Fa sempre sorridere quando mi capita di scrivere: «l'avevo detto». Eppure nel caso della Lega, spiace dover scrivere proprio questo. La Lega è stata e non so se sarà più un fenomeno politico importante, che sarebbe sbagliato - come si sta facendo con faciloneria in queste ore – buttare sul ridere.
Umberto Bossi, fondatore del partito e leader maximo dalla fondazione ad oggi, ha interpretato - al posto giusto e al momento giusto - una voglia di autonomia che il Nord voleva. Lo ha fatto con i limiti della sua cultura e formazione politica, incapace come era di un reale approfondimento di quel federalismo di cui aveva intuito l'importanza proprio per l'"imprinting" datogli all'inizio dalla frequentazione con i valdostani.

Ma questo federalismo, che pure avrebbe potuto avere un ideologo di grande spessore culturale come Gianfranco Miglio (defenestrato da Bossi in uno dei suoi scatti d'ira), è rimasto come qualcosa di inespresso fra i vaghi sogni indipendentisti dell'inventata Padania e le miserie del federalismo fiscale, sbandierato come una vittoria epocale.
Io ho parlato a Congressi della Lega degli esordi e come non cogliere quella tensione morale verso un cambiamento di un popolo semplice ma genuino, di cui i cronisti amavano solo l'aspetto caricaturale e folkloristico.

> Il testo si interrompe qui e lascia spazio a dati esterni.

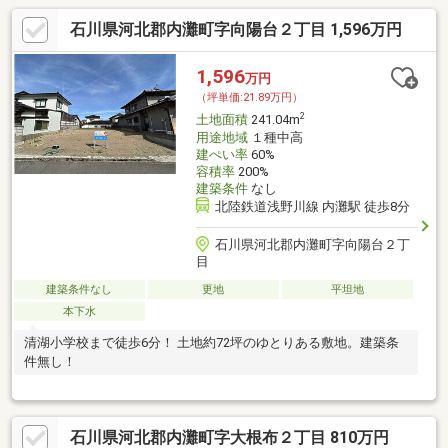
石川県河北郡内灘町字向陽台２丁目 1,596万円
1,596
万円
（坪単価:21.89万円）
2
土地面積
241.04m
用途地域
１種中高
建ぺい率
60%
容積率
200%
建築条件
なし
北陸鉄道浅野川線 内灘駅 徒歩8分
石川県河北郡内灘町字向陽台２丁
目
建築条件なし
更地
平坦地
本下水
清湖小学校まで徒歩6分！ 土地約72坪のゆとりある敷地。建築条
件無し！
石川県河北郡内灘町字大根布２丁目 810万円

E di questa trasformazione in barzelletta la colpa è stata anche di Bossi, gigione nella comunicazione politica, fra rutti, urla belluine e l'uso "alla Totò" della pernacchia per non dire dei "miti celtici", degni di una festa in maschera, come l'ampolla di acqua delle sorgenti del "dio Po".
In fondo è stato vittima, come capita a certi leader carismatici, di un eccesso di mitizzazione, incarnato dal mito del "celodurismo", scelta volgare di una politica fatta, come diceva, con l'"uccello duro": vittima o oltretutto, in questa scalcinata rappresentazione di una politica da barzelletta, del fatto che per anni si è detto che l'ictus, fatale per la sua presentabilità, gli venne nel corso di una serata erotica con una bella soubrette.

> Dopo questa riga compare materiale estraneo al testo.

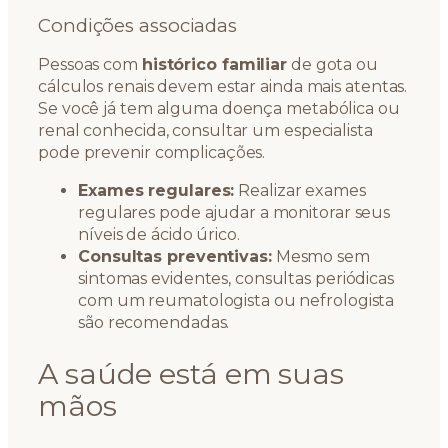
Condições associadas
Pessoas com
histórico familiar
de gota ou
cálculos renais devem estar ainda mais atentas.
Se você já tem alguma doença metabólica ou
renal conhecida, consultar um especialista
pode prevenir complicações.
Exames regulares:
Realizar exames
regulares pode ajudar a monitorar seus
níveis de ácido úrico.
Consultas preventivas:
Mesmo sem
sintomas evidentes, consultas periódicas
com um reumatologista ou nefrologista
são recomendadas.
A saúde está em suas
mãos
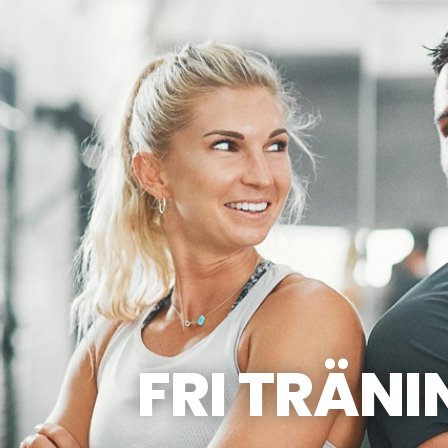
FRI TRÄNI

Eppure, eppure non bisogna buttare via il bambino con l'acqua sporca.
Un partito territoriale del Nord, in un sistema partitocratico italiano che resta da voltastomaco malgrado certi festeggiamenti attorno al cadavere politico di Bossi, ha un suo perché e ha un suo perché la battaglia federalista in chiave europea.

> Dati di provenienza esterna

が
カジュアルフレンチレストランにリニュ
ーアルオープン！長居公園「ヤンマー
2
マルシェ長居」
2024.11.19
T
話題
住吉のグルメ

Oggi il mio «l'avevo detto» sta nel timore che da oggi stesso, con la Lega in ginocchio, rialzino la testa tutti i centralisti e i romano centrici che, esaurita questa fase politica, vorranno buttare il federalismo assieme alla Lega. Lo faranno in primis quelli che, appena capito che il federalismo leghista "tirava", erano subito diventati, senza vergogna, federalisti della prima ora.
E potrei farvi l'elenco anche qui in Valle dei federalisti dell'ultima ora. Ecco perché plaudire alla morte della Lega richiederebbe un minimo di ragionamento e certi «rompete le righe» di oggi vanno accompagnati dal ragionamento attorno a dove finiranno certe energie positive che la Lega ha buttato via, specie in quello che considero uno stupido abbraccio mortale con il berlusconismo.
La politica non si fa con le previsioni a tavolino, perché la realtà supera sempre ogni previsione ed è difficile azzeccare.